[Start of Attachment]

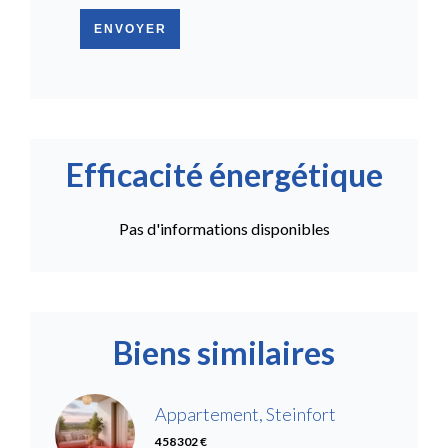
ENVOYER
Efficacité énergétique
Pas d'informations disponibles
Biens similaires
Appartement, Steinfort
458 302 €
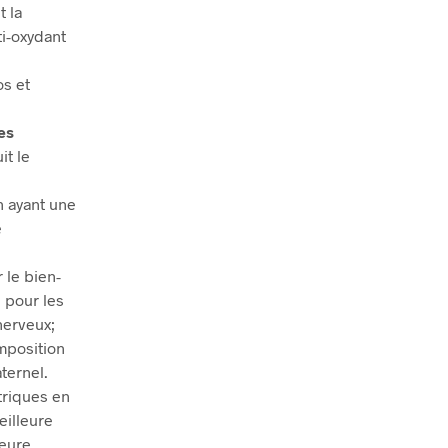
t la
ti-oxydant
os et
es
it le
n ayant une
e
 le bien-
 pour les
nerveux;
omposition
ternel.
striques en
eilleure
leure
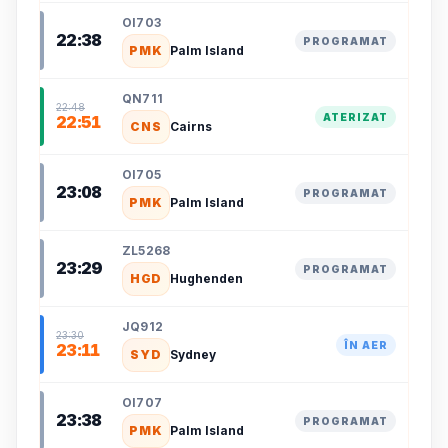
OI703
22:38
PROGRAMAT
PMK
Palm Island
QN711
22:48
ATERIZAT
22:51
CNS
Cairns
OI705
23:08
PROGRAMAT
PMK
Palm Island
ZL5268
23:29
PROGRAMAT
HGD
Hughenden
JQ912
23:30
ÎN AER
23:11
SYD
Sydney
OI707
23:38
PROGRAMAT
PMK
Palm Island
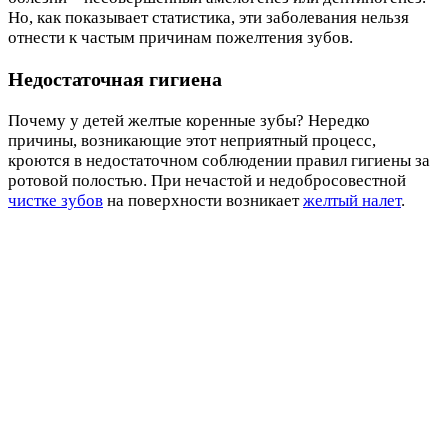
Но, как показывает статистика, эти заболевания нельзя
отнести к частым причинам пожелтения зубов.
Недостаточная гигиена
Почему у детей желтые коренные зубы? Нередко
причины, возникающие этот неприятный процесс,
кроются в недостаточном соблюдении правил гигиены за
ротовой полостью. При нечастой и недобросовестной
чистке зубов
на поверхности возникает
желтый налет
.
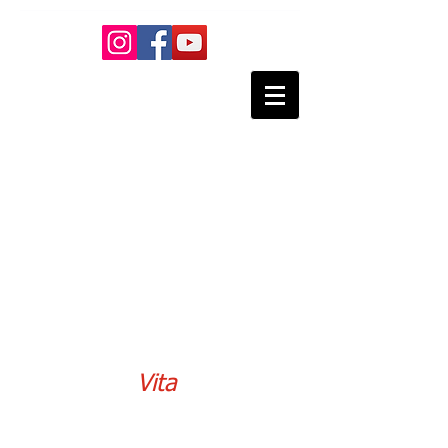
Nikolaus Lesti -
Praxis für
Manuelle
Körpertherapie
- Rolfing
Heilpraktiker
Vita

[End of Attachment]
[Start of Attachment]

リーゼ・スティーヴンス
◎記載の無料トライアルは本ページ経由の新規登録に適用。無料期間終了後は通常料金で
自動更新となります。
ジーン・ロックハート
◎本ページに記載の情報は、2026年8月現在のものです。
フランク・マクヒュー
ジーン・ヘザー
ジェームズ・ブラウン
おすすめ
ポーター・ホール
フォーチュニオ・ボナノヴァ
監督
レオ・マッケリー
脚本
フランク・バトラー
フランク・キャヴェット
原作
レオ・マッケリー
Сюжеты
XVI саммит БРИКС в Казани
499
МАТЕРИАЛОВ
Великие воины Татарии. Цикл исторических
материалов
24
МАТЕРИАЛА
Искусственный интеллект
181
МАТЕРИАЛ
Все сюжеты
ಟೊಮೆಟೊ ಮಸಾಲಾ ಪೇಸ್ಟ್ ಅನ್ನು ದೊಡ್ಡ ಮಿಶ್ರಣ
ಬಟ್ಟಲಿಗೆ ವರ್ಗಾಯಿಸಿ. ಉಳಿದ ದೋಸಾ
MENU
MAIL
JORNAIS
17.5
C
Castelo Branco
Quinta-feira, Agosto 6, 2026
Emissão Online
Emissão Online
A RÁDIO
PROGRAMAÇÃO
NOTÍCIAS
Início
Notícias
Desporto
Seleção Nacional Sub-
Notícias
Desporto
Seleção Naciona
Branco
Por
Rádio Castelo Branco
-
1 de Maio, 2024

[End of Attachment]

- DESCRIPTION OF THE TASK -
What's needed is an exact copy of the lines above from the one with "striques en" through the one with "Почему у детей желтые коренные зубы? Нередко", both included; the pictures stay out.

- OUTPUT BELOW -
striques en
eilleure
leure
OI703
22:38
PROGRAMAT
PMK
Palm Island
QN711
22:48
ATERIZAT
22:51
CNS
Cairns
OI705
23:08
PROGRAMAT
PMK
Palm Island
ZL5268
23:29
PROGRAMAT
HGD
Hughenden
JQ912
23:30
ÎN AER
23:11
SYD
Sydney
OI707
23:38
PROGRAMAT
PMK
Palm Island
Но, как показывает статистика, эти заболевания нельзя
отнести к частым причинам пожелтения зубов.
Недостаточная гигиена
Почему у детей желтые коренные зубы? Нередко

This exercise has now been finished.